Education demands data. This isn’t just about lively debate; it requires educators to act as educational researchers, asking clear questions, designing robust data collection methods, and analyzing findings to draw reasonable conclusions. At the heart of this process lies the critical twin pillars of ethical data gathering and rigorous data validation. Only through these can we establish the “facts” necessary to transform raw data into information, knowledge, and ultimately, wisdom, thereby truly advancing educational practice.
Ethical Data Gathering: Respecting Every Participant
The responsibility of an educational researcher begins with an unwavering commitment to ethics.

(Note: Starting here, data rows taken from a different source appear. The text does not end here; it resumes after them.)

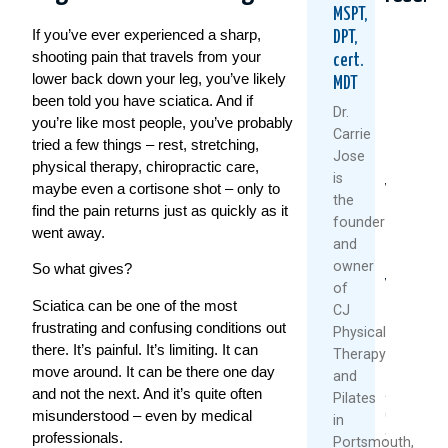
MSPT,
If you’ve ever experienced a sharp,
DPT,
shooting pain that travels from your
cert.
lower back down your leg, you’ve likely
MDT
been told you have sciatica. And if
Dr.
you’re like most people, you’ve probably
Carrie
tried a few things – rest, stretching,
Jose
physical therapy, chiropractic care,
Could
Tried
Are
is
maybe even a cortisone shot – only to
Your
Everythi
Your
the
Daily
For
Back
find the pain returns just as quickly as it
founder
Routine
Back
MRI
went away.
and
Be
Pain?
Resul
owner
Setting
You
Reliab
So what gives?
You
Might
Resea
of
Up
Be
Says
Sciatica can be one of the most
CJ
For
Asking
Other
frustrating and confusing conditions out
Physical
Back
The
there. It’s painful. It’s limiting. It can
Therapy
July
Pain?
Wrong
move around. It can be there one day
and
27,
Questio
and not the next. And it’s quite often
August
Pilates
2026
July
misunderstood – even by medical
6,
in
30,
professionals.
2026
Portsmouth,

Whether conducting large-scale academic studies or localized action research to improve school practice, researchers must respect the subjects, the process, and the community. This professional duty translates into concrete actions:
Protecting subjects: Researchers must not endanger the physical or emotional health of subjects. Steps must be taken to ensure the privacy of subjects and to preserve their right to withdraw from the study without penalty. It’s crucial to remember that rewarding subjects for participating poses a threat to data validity and must be avoided.
Purposeful data collection: Ethical research necessitates gathering only the necessary data. This is vital because every piece of data collected from a population can influence subsequent data and subjects’ perceptions, potentially distorting future findings.
Oversight and review: For large-scale research, proposals are submitted to an institutional review board (IRB), which rigorously vets methods to ensure ethical conduct and data necessity before any collection begins. While action researchers in local settings may not have access to an IRB, they are well-advised to seek review from knowledgeable outsiders to ensure their methods are appropriate and ethical. Furthermore, evaluative research, highly relevant to progressive discourse, must be of relevance to the community and conducted in an efficacious manner to provide valid data.
Validating Data: Transforming Observations into Established Facts
Once data is ethically gathered, its utility for progressive discourse hinges on its quality and validation. For conclusions to move beyond tentative observations and become established facts, educators must meticulously assess research quality.
Different problems require different data and, consequently, different methods.
Quantitative methods gather numeric data, analyzed statistically to describe populations or test hypotheses89. This includes using descriptive statistics (like means) to compare group performance or inferential statistics to establish correlations9. Tools include questionnaires, surveys, checklists, inventories, and scales.
Qualitative methods gather narrative data, which are interpreted to elucidate hypotheses8. They are particularly suited for “wicked problems” where understanding participants’ perspectives and experiences is key. The language subjects use is a rich source of data, and methods like interviews (individual and group), observation protocols, and document analysis are common. Qualitative data is often presented as themes or in case studies.
Assessing the quality of research varies based on the methodology:
For quantitative research, professionals consider:
- Internal validity: Identifying a real effect, not an extraneous one.
- External validity: The ability to observe the effect in other populations.
- Reliability: The ability for other researchers to observe the effect using different tools.
- Objectivity: Ensuring unbiased research conduct.
For qualitative research, quality is assessed using terms like:
- Credibility: Thoroughly describing phenomena.
- Transferability: Observations can be made in other populations.
- Dependability: Thoroughly describing methods.
- Confirmability: Replacing objectivity with a focus on confirming findings.
Regardless of the methods used, researchers seek to confirm their observations through triangulation. If the same conclusion can be reached by three different measures and methods, the hypothesis gains strong support. In the context of progressive discourse, if at least three threads of evidence support a clarification or improvement of a conceptual artifact, it can legitimately become the fact upon which future discourse is built. Just as academic researchers seek multiple data sources, facts supporting decisions in progressive discourse also demand multiple sources of evidence.
By embracing these rigorous ethical and validation practices, educational researchers empower progressive discourse to move beyond speculation, grounding improvements in curriculum and instruction in robust, verifiable facts.